小路沿着一条涸的河渠延伸,两边是农田和稀疏的村庄。路很窄,勉强能过一辆车,但至少不堵。
他开了大约二十分钟,经过一个小村子的时候,看到路边站着三个人。
两个大人,一个孩子。
大人是一男一女,看起来三十多岁,穿着普通的衣服,脸色疲惫。女人怀里抱着一个四五岁的男孩,男孩在哭,声音不大,但一直没停。
男人看到泽硕的车,冲到了路中间,张开双臂。
泽硕踩了刹车。
“大哥,大哥——”男人跑过来,趴在车窗上,声音急促,“你能不能带我们一程?我们走了好久了,孩子走不动了——”
系统界面弹出:
【赵志强,34岁,农民工】
【威胁等级:绿——可信】
【备注:老实本分,与妻儿在城里打工。因听说要“封城”,带着家人往乡下跑。】
【王秀梅,33岁,赵志强妻子】
【威胁等级:绿——可信】
【备注:朴实善良,一切以孩子为重。】
【赵小宝,4岁,赵志强之子】
【威胁等级:白——至亲(对父母而言)/ 对宿主无威胁】
【备注:普通幼童,无威胁。】
泽硕看着那三行绿色的字,犹豫了几秒。
“你们要去哪?”
“我老家,在下面的镇上,还有三十多公里。”男人的声音有些哽咽,“大哥,求求你了,孩子真的走不动了——”
泽硕看了一眼后座。背包占了大部分空间,但挤一挤,能坐下两个人。
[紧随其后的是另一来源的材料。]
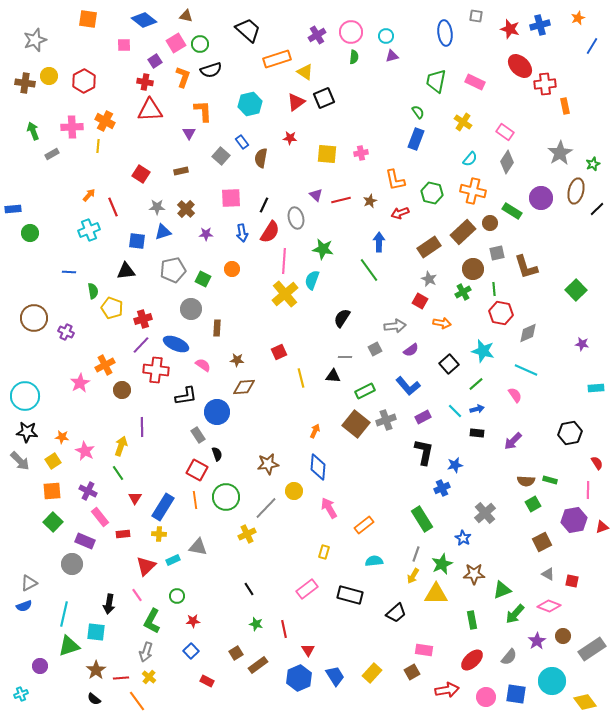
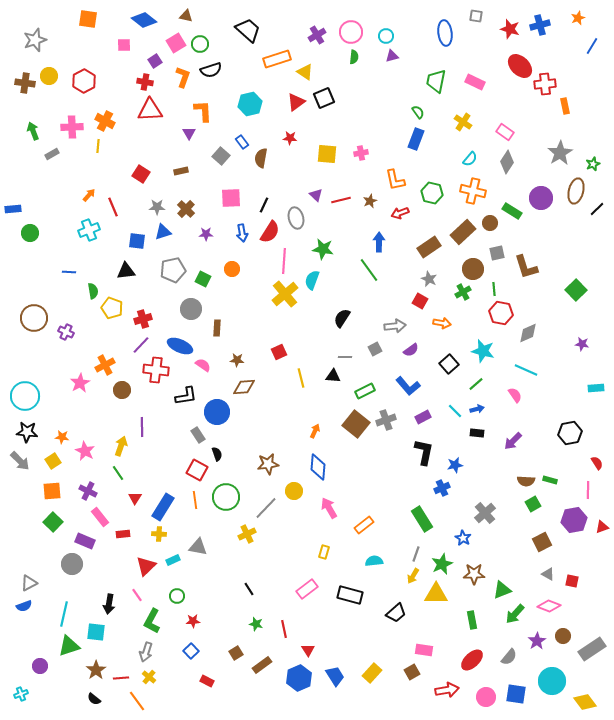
blue ellipse at (176, 344): moved 4 px right, 2 px down
brown rectangle at (258, 665): moved 4 px right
孩子可以坐在母亲腿上。
“上车吧。”他说,“我把你们送到镇上。”
男人的脸上瞬间涌出了泪水。他转过身,对着女人喊:“秀梅,上车!大哥让我们上车!”
女人抱着孩子跑过来,男人拉开车门,先把孩子塞进去,再把女人塞进去,最后自己挤进去。
车门关上了。
泽硕发动车子,继续往前开。
女人抱着孩子,嘴里哼着不知名的摇篮曲,孩子渐渐不哭了,靠在她怀里,闭上了眼睛。男人坐在后座,双手放在膝盖上,肩膀还在微微发抖。
“大哥,谢谢你。”男人的声音很低,“你叫什么?我以后还你钱。”
“不用还。”泽硕说,“记住一件事就行。”
“什么?”
“到了镇上,找个偏僻的地方住下来。不要去人多的地方。囤够吃的东西,至少两个月的。”
男人愣了一下:“大哥,你这是——”
“信不信由你。”
男人沉默了一会儿,然后说:“我信。”
泽硕从后视镜里看了他一眼。男人的眼神很认真,不像是在敷衍。
车子开了四十多分钟,到了镇子边上。泽硕停下车,男人和女人抱着孩子下了车。
“大哥,你叫什么?”男人又问了一遍。
“泽硕。”
“泽硕……”男人重复了一遍,像是要把这个名字刻在脑子里,“我叫赵志强。以后有什么事,你来找我。我家就在镇子东头,白墙红瓦的那栋。”
泽硕点了点头,发动车子,继续往农庄开。
赵志强站在原地,一直看着车子消失在土路的尽头,才转身带着妻儿走了。
回到农庄,泽硕把车停好,拎着背包走进院子。
老周正在围墙上加固铁丝网,看到他回来,从梯子上爬下来。
“路上没事吧?”
“没事。遇到一家三口,搭了一段路。”
“什么人?”
“农民工,带着老婆孩子回老家。”泽硕顿了顿,“绿色的人。”
老周现在已经习惯了他说的“颜色”了。虽然不明白他到底是怎么分辨的,但泽硕说的“绿色”,就是好人。
“你把他们送到哪了?”
“下面的镇上。”
“那地方也未必安全。”老周点了一烟,“城里的人都在往外跑,下面的镇子迟早也会挤满人。”
“至少比城里强。”泽硕说,“人口密度低,扩散慢。”
老周看了他一眼,没有追问“扩散”是什么意思。
傍晚,泽瑶放学回来了。泽硕去接的她,回来的路上,看到国道上堵的车比早上更多了。有些车被堵得动弹不得,司机们下了车,站在路边抽烟、打电话、吵架。有几个人的脸上带着一种泽硕前世见过无数次的表情——不是恐惧,是绝望。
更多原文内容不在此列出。